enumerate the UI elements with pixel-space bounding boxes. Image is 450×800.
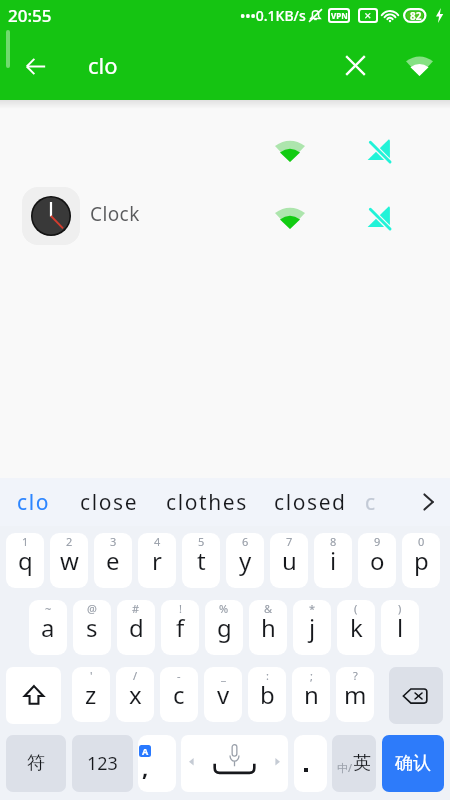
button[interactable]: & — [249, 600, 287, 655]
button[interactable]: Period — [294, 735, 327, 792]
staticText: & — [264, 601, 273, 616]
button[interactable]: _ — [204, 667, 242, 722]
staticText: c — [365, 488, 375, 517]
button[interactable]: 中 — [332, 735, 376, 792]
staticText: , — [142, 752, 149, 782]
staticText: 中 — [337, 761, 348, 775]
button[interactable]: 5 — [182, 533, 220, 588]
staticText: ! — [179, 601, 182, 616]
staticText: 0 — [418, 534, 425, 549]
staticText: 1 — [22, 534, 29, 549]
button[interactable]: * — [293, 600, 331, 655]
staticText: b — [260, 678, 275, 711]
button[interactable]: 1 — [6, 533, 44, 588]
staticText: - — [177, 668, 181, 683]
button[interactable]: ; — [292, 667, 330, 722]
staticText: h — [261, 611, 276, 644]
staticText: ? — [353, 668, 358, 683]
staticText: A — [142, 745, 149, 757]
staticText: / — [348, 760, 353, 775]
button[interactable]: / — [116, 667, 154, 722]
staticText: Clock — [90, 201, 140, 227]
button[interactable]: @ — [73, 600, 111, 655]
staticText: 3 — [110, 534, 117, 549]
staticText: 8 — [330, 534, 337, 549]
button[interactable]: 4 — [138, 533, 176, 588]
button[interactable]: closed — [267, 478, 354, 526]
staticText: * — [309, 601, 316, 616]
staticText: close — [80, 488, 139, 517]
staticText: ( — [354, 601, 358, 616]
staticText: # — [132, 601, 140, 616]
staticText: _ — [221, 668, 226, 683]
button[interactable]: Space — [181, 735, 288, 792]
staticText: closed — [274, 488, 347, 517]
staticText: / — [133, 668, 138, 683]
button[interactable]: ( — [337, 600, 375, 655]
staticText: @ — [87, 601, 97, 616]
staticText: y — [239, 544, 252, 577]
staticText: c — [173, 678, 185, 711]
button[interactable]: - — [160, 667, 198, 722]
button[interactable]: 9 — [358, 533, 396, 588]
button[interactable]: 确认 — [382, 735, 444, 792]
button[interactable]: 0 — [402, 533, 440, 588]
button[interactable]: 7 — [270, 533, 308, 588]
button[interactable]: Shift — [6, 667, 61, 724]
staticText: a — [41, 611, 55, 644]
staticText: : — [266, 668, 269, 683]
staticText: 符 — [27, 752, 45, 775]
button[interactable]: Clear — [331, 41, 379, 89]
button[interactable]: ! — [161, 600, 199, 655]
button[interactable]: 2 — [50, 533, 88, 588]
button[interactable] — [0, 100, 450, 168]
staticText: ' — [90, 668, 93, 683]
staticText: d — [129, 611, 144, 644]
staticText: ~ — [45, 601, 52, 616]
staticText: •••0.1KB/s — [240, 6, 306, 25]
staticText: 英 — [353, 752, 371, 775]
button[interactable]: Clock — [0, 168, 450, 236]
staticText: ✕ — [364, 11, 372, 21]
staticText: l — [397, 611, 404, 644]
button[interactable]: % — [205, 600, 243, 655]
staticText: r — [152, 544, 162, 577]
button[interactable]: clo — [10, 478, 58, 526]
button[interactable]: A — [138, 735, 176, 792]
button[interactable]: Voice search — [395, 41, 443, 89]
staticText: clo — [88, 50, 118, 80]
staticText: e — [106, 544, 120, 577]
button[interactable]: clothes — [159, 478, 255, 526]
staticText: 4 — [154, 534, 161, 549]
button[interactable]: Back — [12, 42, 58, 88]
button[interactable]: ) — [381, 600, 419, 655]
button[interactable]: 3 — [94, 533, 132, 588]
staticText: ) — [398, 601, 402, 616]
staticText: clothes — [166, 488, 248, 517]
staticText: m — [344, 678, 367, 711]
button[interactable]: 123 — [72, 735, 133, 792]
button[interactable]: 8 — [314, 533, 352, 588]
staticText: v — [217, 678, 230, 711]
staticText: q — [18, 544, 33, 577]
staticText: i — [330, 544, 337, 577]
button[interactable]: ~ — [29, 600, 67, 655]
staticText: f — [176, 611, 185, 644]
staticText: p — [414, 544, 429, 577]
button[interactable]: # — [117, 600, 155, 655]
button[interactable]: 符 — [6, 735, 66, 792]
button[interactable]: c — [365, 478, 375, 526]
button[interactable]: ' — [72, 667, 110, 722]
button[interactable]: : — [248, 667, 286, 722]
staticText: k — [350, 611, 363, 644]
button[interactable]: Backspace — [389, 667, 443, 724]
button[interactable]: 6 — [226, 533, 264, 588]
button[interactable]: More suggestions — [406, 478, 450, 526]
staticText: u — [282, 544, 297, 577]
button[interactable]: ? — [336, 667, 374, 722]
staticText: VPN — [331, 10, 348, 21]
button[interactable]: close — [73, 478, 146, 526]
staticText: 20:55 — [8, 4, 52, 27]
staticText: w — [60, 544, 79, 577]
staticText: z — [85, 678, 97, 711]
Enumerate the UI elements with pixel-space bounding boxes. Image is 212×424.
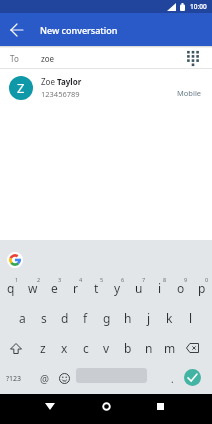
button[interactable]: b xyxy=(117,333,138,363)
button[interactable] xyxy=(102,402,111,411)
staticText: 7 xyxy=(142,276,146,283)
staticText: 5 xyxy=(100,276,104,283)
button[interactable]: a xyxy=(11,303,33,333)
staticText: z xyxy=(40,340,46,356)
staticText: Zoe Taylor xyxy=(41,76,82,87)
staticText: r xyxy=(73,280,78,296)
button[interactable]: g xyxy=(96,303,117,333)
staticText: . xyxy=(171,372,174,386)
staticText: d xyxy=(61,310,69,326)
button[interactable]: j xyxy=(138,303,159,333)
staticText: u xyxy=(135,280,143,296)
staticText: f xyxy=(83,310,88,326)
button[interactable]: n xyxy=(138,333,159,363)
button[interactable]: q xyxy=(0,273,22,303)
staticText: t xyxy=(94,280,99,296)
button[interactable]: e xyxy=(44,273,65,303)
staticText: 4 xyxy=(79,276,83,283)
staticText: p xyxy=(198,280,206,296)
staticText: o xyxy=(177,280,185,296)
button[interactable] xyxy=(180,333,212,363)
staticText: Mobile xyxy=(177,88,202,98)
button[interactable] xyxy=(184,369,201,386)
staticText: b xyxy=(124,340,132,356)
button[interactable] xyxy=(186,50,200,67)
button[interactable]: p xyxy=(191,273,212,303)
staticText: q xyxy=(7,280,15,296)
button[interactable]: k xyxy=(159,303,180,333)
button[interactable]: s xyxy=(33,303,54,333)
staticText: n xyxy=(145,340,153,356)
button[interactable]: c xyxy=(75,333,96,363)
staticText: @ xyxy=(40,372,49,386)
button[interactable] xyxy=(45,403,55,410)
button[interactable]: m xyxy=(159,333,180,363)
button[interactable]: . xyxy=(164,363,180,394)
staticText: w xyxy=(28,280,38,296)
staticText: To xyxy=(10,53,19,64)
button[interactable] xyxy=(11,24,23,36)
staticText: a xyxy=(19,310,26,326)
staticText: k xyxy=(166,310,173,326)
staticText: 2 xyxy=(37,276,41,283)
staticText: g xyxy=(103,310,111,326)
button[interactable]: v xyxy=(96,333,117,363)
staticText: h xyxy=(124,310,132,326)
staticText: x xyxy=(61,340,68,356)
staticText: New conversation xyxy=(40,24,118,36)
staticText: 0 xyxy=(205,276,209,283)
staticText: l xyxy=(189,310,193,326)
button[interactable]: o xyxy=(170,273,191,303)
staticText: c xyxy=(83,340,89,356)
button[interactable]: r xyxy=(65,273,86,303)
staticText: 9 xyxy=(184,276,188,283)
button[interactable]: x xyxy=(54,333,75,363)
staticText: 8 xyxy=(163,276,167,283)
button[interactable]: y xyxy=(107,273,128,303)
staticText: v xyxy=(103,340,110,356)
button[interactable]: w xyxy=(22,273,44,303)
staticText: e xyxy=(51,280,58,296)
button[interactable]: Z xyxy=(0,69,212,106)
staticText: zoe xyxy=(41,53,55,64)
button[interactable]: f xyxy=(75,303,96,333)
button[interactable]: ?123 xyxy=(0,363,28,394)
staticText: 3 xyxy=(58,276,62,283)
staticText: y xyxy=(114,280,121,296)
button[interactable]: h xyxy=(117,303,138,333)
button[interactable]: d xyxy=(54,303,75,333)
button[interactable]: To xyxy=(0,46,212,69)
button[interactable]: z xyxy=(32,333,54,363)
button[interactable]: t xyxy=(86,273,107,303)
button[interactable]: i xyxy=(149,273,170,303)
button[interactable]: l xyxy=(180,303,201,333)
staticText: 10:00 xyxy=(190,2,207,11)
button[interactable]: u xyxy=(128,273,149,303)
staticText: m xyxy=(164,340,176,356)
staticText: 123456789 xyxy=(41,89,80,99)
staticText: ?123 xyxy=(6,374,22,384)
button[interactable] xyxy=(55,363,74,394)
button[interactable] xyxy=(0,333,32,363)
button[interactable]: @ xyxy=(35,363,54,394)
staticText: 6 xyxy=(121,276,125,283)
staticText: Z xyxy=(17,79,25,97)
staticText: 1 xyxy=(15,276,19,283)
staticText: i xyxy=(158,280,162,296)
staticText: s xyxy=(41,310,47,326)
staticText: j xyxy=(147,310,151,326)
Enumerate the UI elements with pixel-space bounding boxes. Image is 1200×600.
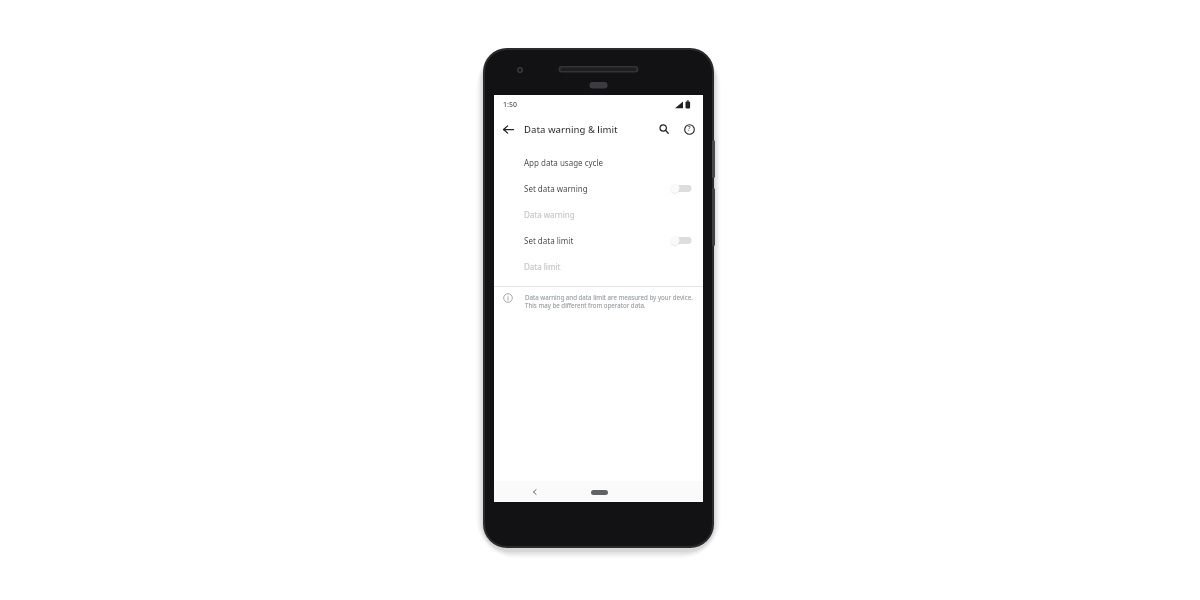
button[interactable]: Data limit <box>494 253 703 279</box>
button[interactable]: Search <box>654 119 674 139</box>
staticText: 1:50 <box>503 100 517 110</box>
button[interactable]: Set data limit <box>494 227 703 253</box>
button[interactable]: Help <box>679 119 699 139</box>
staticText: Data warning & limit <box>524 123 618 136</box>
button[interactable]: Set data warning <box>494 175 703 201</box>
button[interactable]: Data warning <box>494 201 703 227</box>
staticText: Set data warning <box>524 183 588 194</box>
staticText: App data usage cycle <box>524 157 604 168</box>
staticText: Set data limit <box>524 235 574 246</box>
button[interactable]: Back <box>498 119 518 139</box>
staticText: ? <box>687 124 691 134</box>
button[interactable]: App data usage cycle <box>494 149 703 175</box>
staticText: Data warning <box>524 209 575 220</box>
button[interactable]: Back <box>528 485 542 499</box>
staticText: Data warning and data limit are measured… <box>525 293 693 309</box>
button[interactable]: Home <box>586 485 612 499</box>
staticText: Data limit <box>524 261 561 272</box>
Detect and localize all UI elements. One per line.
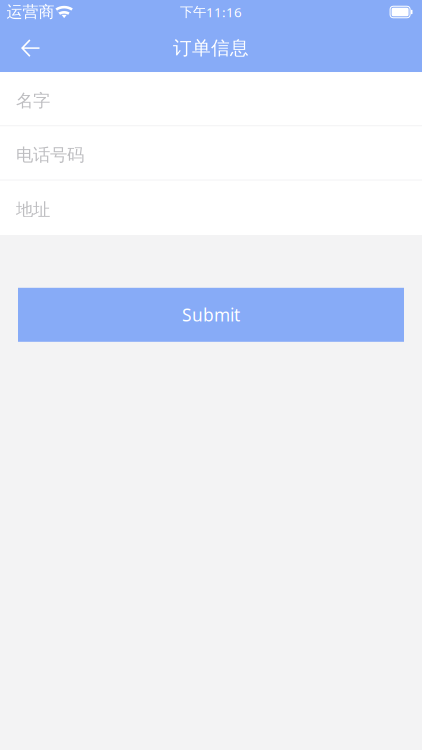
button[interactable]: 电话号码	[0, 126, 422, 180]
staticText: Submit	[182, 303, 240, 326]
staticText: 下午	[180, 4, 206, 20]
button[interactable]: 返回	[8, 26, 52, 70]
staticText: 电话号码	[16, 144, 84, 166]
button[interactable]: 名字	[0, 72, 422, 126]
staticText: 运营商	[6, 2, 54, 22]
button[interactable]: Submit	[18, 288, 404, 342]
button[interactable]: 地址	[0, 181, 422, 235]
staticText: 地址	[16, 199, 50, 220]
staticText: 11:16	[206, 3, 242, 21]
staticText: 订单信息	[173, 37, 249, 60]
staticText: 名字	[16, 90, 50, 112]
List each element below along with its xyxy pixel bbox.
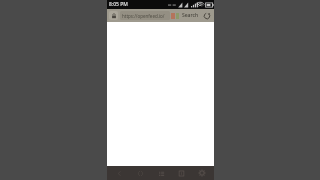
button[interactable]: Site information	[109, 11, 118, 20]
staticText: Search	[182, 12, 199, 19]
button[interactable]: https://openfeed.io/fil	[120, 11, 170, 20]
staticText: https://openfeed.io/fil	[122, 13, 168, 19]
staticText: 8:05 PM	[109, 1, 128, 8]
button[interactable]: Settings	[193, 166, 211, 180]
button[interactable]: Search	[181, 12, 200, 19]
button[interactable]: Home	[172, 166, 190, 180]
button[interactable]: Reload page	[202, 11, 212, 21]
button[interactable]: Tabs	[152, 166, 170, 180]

^^^^

_What the task requires_: Search the entries for the word "elements" and pick out every line that holds it.

_Solution to the problem_:
enumerate the UI elements with pixel-space bounding boxes. Image is 450×800.
Enumerate the UI elements with pixel-space bounding boxes. Image is 212×424.
Enumerate the UI elements with pixel-space bounding boxes. Image is 1200×600.
Detect and localize all UI elements. One per line.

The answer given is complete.